BEGIN

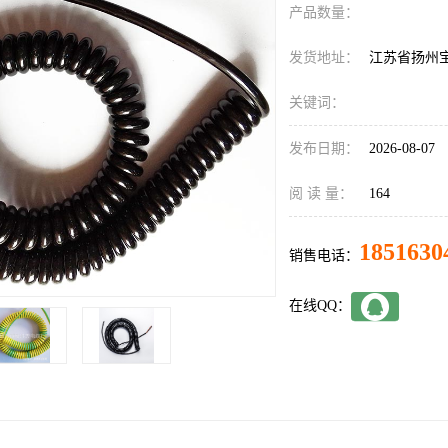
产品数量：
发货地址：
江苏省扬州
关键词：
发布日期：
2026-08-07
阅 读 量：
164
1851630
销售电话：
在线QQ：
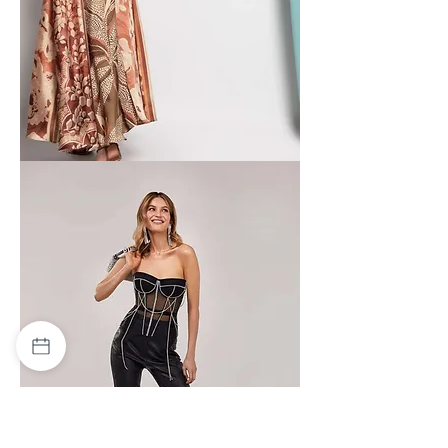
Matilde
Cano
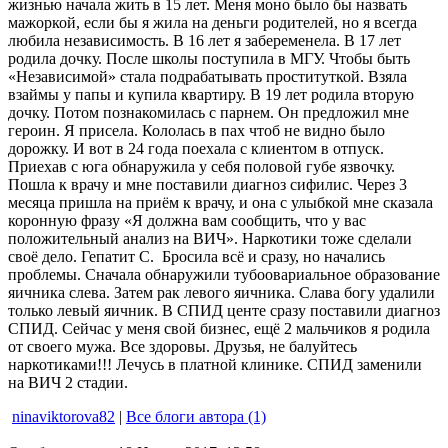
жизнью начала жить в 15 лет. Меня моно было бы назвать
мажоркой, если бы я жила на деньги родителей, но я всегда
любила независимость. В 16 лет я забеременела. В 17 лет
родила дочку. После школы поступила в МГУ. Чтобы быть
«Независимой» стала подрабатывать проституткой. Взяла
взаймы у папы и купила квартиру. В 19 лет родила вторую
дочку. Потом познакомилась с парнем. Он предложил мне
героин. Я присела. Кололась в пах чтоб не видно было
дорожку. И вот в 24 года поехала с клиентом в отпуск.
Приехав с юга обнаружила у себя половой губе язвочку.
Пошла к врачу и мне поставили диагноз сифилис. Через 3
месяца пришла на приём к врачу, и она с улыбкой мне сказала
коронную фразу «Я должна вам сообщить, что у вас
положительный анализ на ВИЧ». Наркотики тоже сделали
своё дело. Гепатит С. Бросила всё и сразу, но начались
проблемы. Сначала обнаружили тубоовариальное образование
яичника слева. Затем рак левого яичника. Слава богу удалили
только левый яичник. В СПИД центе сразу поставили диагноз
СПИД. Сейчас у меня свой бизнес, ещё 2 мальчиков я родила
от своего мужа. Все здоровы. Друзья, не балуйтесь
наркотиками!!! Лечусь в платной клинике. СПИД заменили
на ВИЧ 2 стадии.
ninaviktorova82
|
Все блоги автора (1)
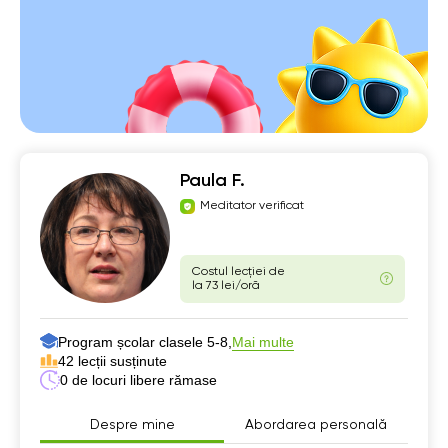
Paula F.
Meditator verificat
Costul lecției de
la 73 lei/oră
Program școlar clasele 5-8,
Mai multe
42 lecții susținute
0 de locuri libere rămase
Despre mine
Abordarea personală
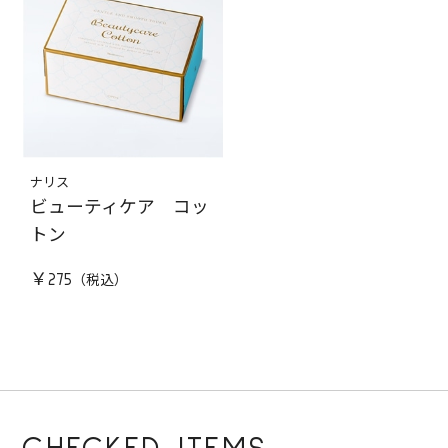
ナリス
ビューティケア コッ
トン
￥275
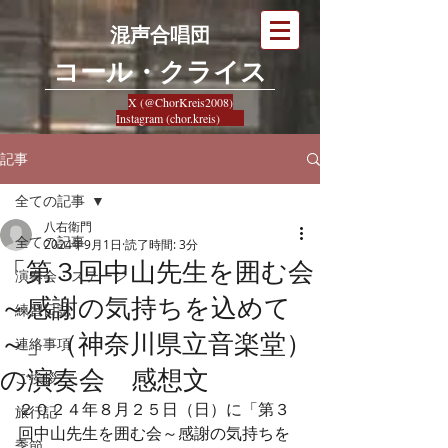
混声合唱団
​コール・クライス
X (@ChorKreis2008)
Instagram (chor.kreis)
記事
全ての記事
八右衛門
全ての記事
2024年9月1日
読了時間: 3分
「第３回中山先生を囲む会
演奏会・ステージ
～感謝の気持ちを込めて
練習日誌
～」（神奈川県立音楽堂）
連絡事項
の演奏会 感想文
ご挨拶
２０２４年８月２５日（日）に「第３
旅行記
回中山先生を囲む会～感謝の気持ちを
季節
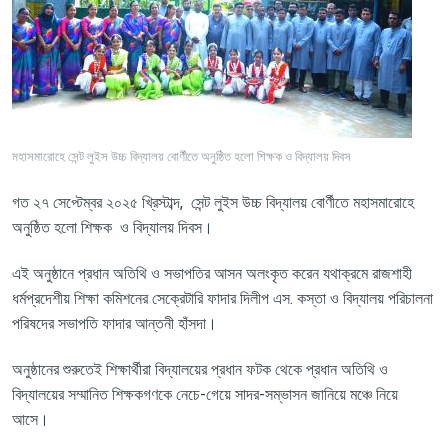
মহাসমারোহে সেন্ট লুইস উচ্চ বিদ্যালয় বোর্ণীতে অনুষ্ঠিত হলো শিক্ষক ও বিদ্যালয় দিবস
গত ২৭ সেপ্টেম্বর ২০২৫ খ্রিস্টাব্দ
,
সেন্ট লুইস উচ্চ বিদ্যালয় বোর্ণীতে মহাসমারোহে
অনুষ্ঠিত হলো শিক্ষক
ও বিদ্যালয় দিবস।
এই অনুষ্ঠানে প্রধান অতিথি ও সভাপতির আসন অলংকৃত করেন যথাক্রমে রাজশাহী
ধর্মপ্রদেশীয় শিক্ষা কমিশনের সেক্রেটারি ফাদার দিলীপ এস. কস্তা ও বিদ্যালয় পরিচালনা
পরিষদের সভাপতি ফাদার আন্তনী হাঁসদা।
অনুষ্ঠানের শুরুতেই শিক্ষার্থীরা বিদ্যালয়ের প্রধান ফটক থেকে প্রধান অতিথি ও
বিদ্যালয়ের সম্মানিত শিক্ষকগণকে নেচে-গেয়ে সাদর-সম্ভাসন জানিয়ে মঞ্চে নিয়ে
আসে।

END

▸ How to complete this task: Skipping the pictures, print the lines in the listing above exactly as written, starting at the line with "месяца пришла на" and ending at the line with "X (@ChorKreis2008)", both included.

▸ Exercise answer:
месяца пришла на приём к врачу, и она с улыбкой мне сказала
коронную фразу «Я должна вам сообщить, что у вас
положительный анализ на ВИЧ». Наркотики тоже сделали
своё дело. Гепатит С. Бросила всё и сразу, но начались
проблемы. Сначала обнаружили тубоовариальное образование
яичника слева. Затем рак левого яичника. Слава богу удалили
только левый яичник. В СПИД центе сразу поставили диагноз
СПИД. Сейчас у меня свой бизнес, ещё 2 мальчиков я родила
от своего мужа. Все здоровы. Друзья, не балуйтесь
наркотиками!!! Лечусь в платной клинике. СПИД заменили
на ВИЧ 2 стадии.
ninaviktorova82
|
Все блоги автора (1)
Paula F.
Meditator verificat
Costul lecției de
la 73 lei/oră
Program școlar clasele 5-8,
Mai multe
42 lecții susținute
0 de locuri libere rămase
Despre mine
Abordarea personală
ナリス
ビューティケア コッ
トン
￥275
混声合唱団
​コール・クライス
X (@ChorKreis2008)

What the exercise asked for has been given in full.